[Stored items]
____________
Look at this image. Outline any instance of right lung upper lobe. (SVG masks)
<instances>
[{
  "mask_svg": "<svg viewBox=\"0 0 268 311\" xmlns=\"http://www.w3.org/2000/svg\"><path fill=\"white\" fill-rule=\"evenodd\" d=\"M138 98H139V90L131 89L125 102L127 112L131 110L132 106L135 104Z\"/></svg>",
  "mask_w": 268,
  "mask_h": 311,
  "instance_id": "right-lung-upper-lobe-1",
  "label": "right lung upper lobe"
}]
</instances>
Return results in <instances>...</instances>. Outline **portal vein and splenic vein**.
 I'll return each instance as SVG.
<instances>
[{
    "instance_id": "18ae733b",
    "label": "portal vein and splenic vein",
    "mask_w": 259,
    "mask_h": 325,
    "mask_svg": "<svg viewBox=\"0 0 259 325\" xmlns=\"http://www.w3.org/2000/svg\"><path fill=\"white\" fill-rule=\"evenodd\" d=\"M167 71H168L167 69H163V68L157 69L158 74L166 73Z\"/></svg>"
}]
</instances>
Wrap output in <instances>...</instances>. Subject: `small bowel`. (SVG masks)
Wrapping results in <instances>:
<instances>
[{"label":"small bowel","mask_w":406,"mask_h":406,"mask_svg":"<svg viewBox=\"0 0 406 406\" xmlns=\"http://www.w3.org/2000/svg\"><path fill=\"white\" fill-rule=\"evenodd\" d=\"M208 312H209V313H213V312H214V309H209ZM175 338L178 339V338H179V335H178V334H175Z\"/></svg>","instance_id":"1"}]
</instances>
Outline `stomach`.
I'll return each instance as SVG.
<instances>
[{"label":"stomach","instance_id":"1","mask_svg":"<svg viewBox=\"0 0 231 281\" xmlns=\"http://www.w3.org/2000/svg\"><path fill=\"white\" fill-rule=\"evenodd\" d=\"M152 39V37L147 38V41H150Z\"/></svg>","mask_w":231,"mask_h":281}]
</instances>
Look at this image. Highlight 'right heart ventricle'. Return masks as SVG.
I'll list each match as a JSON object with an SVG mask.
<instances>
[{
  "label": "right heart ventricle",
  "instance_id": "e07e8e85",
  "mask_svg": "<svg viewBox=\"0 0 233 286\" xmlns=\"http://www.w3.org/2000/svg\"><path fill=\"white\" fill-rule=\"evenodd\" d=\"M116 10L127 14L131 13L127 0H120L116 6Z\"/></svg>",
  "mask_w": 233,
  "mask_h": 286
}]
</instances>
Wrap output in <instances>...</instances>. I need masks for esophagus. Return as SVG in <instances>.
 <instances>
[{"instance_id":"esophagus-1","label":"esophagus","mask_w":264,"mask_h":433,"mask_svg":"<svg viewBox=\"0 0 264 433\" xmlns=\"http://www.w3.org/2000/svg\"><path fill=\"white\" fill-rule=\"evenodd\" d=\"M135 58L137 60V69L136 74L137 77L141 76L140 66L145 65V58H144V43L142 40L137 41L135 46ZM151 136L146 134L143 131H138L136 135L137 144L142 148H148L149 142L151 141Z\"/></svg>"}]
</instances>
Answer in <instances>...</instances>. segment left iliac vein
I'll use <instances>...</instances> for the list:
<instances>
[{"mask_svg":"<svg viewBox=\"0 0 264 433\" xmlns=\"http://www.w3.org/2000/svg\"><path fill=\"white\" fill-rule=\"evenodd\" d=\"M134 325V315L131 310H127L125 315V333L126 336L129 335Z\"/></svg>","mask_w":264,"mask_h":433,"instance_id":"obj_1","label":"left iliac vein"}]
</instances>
____________
WHAT IS REQUIRED
Transcribe the entries exactly.

RESPONSE
Look at this image. Outline any instance of right lung upper lobe. (SVG masks)
<instances>
[{
  "mask_svg": "<svg viewBox=\"0 0 268 311\" xmlns=\"http://www.w3.org/2000/svg\"><path fill=\"white\" fill-rule=\"evenodd\" d=\"M138 98H139V90L131 89L125 102L127 112L131 110L132 106L135 104Z\"/></svg>",
  "mask_w": 268,
  "mask_h": 311,
  "instance_id": "right-lung-upper-lobe-1",
  "label": "right lung upper lobe"
}]
</instances>
Return results in <instances>...</instances>. Outline **portal vein and splenic vein**.
 I'll return each instance as SVG.
<instances>
[{
    "instance_id": "18ae733b",
    "label": "portal vein and splenic vein",
    "mask_w": 259,
    "mask_h": 325,
    "mask_svg": "<svg viewBox=\"0 0 259 325\" xmlns=\"http://www.w3.org/2000/svg\"><path fill=\"white\" fill-rule=\"evenodd\" d=\"M167 71H168L167 69H163V68L157 69L158 74L166 73Z\"/></svg>"
}]
</instances>
Wrap output in <instances>...</instances>. Subject: `small bowel`. (SVG masks)
Wrapping results in <instances>:
<instances>
[{"label":"small bowel","mask_w":406,"mask_h":406,"mask_svg":"<svg viewBox=\"0 0 406 406\" xmlns=\"http://www.w3.org/2000/svg\"><path fill=\"white\" fill-rule=\"evenodd\" d=\"M208 312H209V313H213V312H214V309H209ZM175 338L178 339V338H179V335H178V334H175Z\"/></svg>","instance_id":"1"}]
</instances>
Outline `stomach`.
I'll return each instance as SVG.
<instances>
[{"label":"stomach","instance_id":"1","mask_svg":"<svg viewBox=\"0 0 231 281\" xmlns=\"http://www.w3.org/2000/svg\"><path fill=\"white\" fill-rule=\"evenodd\" d=\"M152 39V37L147 38V41H150Z\"/></svg>","mask_w":231,"mask_h":281}]
</instances>
Look at this image. Highlight 'right heart ventricle'. Return masks as SVG.
I'll list each match as a JSON object with an SVG mask.
<instances>
[{
  "label": "right heart ventricle",
  "instance_id": "e07e8e85",
  "mask_svg": "<svg viewBox=\"0 0 233 286\" xmlns=\"http://www.w3.org/2000/svg\"><path fill=\"white\" fill-rule=\"evenodd\" d=\"M116 10L127 14L131 13L127 0H120L116 6Z\"/></svg>",
  "mask_w": 233,
  "mask_h": 286
}]
</instances>
Wrap output in <instances>...</instances>. I need masks for esophagus. Return as SVG in <instances>.
 <instances>
[{"instance_id":"esophagus-1","label":"esophagus","mask_w":264,"mask_h":433,"mask_svg":"<svg viewBox=\"0 0 264 433\" xmlns=\"http://www.w3.org/2000/svg\"><path fill=\"white\" fill-rule=\"evenodd\" d=\"M135 58L137 60V69L136 74L137 77L141 76L140 66L145 65V58H144V43L142 40L137 41L135 46ZM151 136L146 134L143 131H138L136 135L137 144L142 148H148L149 142L151 141Z\"/></svg>"}]
</instances>
Answer in <instances>...</instances>. segment left iliac vein
I'll use <instances>...</instances> for the list:
<instances>
[{"mask_svg":"<svg viewBox=\"0 0 264 433\" xmlns=\"http://www.w3.org/2000/svg\"><path fill=\"white\" fill-rule=\"evenodd\" d=\"M134 325V315L131 310H127L125 315V333L126 336L129 335Z\"/></svg>","mask_w":264,"mask_h":433,"instance_id":"obj_1","label":"left iliac vein"}]
</instances>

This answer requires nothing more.